Les peuples de l'antiquité connaissaient le tatouage. Les Grecs en usaient, mais non pour eux-mêmes ils avaient une trop haute idée de la beauté du corps humain. On ne tatouait que les prisonniers et les esclaves.
Autrefois, en France, dans les hospices où les femmes pauvres venaient faire leurs couches, les sages-femmes marquaient d'un petit tatouage le corps du nouveau-né. C'était une mesure de précaution contre les échanges ou les erreurs. La mère, grâce à ce tatouage d'identité, était sûre, en s'en allant, de ne pas emporter le rejeton d'une autre. Cet usage existait encore à la fin du XVIII siècle, puisque Beaumarchais nous montre Figaro se faisant reconnaître de sa mère par la marque qu'elle lui fit graver sur le bras à sa naissance.
Mais le tatouage, en tant que pratique d'embellissement— si l'on peut dire — comme mode d'élégance, n'a jamais rencontré, chez les peuples européens, la faveur dont il jouit dans certains pays d'Extrême-Orient et chez certaines peuplades de Polynésie.
Les tatoueurs japonais sont des maîtres incomparables, mais depuis longtemps, leur art ne s'exerce plus guère que sur le corps des lutteurs. Il est vrai que ce corps offre à leur talent le moyen de se manifester avec une ampleur singulière. Un bon lutteur japonais doit être, en effet, à peu près aussi large que haut ; et il est certains de ces athlètes qui, par devant et par derrière, et de la tête aux pieds, sont littéralement couverts de tatouages.
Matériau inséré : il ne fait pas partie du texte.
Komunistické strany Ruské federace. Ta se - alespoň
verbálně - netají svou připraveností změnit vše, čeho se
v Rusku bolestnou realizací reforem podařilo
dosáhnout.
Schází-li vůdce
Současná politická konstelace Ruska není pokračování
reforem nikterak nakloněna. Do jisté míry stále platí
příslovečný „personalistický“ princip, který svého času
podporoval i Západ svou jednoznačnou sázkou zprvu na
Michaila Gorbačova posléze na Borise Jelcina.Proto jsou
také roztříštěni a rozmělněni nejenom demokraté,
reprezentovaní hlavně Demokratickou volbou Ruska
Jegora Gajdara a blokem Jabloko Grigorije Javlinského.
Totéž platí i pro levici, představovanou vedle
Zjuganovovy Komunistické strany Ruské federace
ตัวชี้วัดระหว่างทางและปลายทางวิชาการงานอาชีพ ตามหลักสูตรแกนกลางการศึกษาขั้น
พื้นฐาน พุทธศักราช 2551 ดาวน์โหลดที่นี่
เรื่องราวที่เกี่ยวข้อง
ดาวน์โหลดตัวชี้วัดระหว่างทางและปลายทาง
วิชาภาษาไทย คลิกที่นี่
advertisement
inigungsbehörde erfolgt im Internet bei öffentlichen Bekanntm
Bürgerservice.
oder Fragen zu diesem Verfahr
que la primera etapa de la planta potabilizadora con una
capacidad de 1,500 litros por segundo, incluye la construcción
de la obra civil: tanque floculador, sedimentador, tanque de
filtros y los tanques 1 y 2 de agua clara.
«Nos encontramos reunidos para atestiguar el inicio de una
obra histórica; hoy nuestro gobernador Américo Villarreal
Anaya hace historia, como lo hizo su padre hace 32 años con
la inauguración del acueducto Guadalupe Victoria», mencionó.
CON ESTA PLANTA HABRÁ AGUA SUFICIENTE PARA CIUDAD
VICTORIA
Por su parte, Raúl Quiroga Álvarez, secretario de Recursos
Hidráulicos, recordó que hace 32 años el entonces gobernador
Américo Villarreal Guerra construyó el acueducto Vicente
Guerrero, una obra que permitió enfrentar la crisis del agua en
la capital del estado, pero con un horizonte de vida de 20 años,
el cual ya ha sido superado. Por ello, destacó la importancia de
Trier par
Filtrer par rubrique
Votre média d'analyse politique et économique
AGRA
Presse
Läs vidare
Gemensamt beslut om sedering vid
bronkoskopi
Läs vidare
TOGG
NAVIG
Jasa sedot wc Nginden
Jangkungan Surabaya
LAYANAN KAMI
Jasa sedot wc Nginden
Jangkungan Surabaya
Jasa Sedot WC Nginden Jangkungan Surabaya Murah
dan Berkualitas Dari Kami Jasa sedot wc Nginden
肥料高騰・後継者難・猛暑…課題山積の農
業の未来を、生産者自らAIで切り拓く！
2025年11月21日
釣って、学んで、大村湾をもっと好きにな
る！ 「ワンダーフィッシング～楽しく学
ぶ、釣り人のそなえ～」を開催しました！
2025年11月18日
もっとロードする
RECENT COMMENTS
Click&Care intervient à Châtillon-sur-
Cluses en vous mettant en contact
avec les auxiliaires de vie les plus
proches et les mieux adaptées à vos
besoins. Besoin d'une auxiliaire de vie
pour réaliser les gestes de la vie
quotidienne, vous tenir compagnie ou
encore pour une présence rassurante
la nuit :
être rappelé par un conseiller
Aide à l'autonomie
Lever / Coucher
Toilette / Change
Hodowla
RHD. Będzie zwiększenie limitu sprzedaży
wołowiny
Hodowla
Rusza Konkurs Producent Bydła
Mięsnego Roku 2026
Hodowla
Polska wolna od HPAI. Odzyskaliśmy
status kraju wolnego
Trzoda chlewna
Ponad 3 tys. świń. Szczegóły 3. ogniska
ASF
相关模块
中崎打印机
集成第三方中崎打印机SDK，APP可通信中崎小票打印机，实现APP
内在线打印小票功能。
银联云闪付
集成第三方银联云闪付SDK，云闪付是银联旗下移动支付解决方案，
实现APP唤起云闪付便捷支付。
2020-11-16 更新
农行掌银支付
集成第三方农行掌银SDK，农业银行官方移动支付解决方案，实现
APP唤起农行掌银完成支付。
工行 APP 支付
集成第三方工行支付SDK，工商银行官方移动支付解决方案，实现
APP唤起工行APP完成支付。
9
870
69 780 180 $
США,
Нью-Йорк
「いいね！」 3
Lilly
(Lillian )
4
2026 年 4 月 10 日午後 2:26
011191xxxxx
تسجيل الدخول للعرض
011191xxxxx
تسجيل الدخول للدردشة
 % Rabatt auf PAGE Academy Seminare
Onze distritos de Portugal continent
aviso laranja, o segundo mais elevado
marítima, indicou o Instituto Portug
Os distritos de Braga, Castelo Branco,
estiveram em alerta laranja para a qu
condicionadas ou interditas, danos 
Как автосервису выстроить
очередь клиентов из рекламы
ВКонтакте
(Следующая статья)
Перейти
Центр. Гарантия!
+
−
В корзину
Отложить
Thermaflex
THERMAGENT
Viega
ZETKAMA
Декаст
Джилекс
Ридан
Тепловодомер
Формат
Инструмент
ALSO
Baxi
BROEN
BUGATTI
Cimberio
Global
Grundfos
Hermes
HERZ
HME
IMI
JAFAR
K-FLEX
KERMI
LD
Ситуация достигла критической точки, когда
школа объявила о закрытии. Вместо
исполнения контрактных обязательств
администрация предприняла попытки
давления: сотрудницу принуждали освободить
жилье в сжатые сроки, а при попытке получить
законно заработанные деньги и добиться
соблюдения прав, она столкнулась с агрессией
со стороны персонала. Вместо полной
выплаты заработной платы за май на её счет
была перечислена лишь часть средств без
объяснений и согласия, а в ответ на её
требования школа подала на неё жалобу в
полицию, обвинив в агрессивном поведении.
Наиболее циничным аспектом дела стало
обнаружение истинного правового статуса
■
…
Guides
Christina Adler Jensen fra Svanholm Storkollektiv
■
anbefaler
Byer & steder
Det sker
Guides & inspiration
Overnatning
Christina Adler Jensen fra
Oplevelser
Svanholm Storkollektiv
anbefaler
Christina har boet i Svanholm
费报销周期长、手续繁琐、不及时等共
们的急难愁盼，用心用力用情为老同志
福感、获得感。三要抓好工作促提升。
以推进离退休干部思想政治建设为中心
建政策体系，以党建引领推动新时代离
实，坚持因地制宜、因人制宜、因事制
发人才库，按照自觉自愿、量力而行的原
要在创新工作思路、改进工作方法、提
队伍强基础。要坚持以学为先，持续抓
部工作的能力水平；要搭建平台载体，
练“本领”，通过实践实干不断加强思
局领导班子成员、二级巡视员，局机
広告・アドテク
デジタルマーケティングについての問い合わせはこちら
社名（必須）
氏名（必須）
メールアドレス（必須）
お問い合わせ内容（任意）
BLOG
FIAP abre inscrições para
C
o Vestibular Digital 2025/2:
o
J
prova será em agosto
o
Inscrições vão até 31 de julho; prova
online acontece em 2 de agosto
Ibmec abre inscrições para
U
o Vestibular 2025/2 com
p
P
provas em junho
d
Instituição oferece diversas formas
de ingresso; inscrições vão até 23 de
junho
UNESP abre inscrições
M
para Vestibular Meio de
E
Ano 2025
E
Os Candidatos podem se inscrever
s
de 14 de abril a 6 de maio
L'instrument du tatoueur est une sorte de fin couteau à plusieurs pointes aiguës et très serrées, qu'on enfonce à petits coups rapides dans la peau du patient, après l'avoir trempé dans la couleur.
Le patient est étendu à terre. A l'aide d'un calque percé de coups d'épingle, qu'on lui applique sur la partie du corps à tatouer, et qu'on couvre de noir de fumée, on projette le dessin à reproduire. Cela fait, des aides tendent la peau, et le tatoueur commence sa besogne. Inlassablement, le petit outil piquant et tranchant s'enfonce dans l'épiderme, suivant le tracé noir, jusqu'à ce que la couleur ait pénétré partout.
En Europe, à part quelques crises de snobisme qui mirent naguère le tatouage à la mode en Angleterre, en Russie et dans les pays Scandinaves, cette pratique ne fut guère en usage que dans certains milieux spéciaux.
Aujourd'hui, on ne rencontre plus de beaux tatoués que dans les maisons centrales, dans les bagnes, Biribi a toujours été une grande école de tatouage : il était rare qu'on en revînt sans porter sur le corps quelques dessins naïfs gravés à l'encre indélébile.
Mais que de gens qui se firent tatouer par quelque folle bravade de jeunesse eussent donné gros, plus tard, pour se débarrasser de cette peinture compromettante ! On a cité parfois le cas de Bernadotte. Au temps où il était simple sergent au régiment de Royal-Marine, le futur Charles XIV de Suède s'était fait tatouer sur le bras un bonnet phrygien avec cette devise : « Mort aux tyrans ! » Devenu roi, il s'efforçait de cacher à tous les regards ce tatouage intempestif. A plusieurs reprises, lorsqu'il était malade, son médecin avait voulu le soigner ; mais le souverain s'était toujours refusé énergiquement à subir cette opération. Enfin, un jour qu'il souffrait plus que de coutume, il s'y résigna. Mais, ayant pris le médecin à part, il lui dit : « Jurez-moi que vous ne révélerez à personne ce que vous allez voir ! » Et, ayant mis bas son habit et retroussé la manche de sa chemise, il exhiba aux yeux de l'esculape stupéfait son tatouage révolutionnaire. C'est en vain, en effet, que l'on essayerait de faire disparaître le beau travail à l'aiguille exécuté par un tatoueur consciencieux. On y perdrait son temps. Nous avons connu jadis un tatoué qui, après s'être montré très fier des illustrations de sa peau, avait fini par s'en lasser. Il vint à Saint-Louis demander au docteur Bazy de l'en débarrasser. On le soumit à des bains d'air chaud de plus de cent degrés : on ne réussit qu'à faire pâlir un peu les couleurs.
La vérité c'est que la gravure sur peau humaine est une chose éternelle : la mort elle-même ne l'efface pas.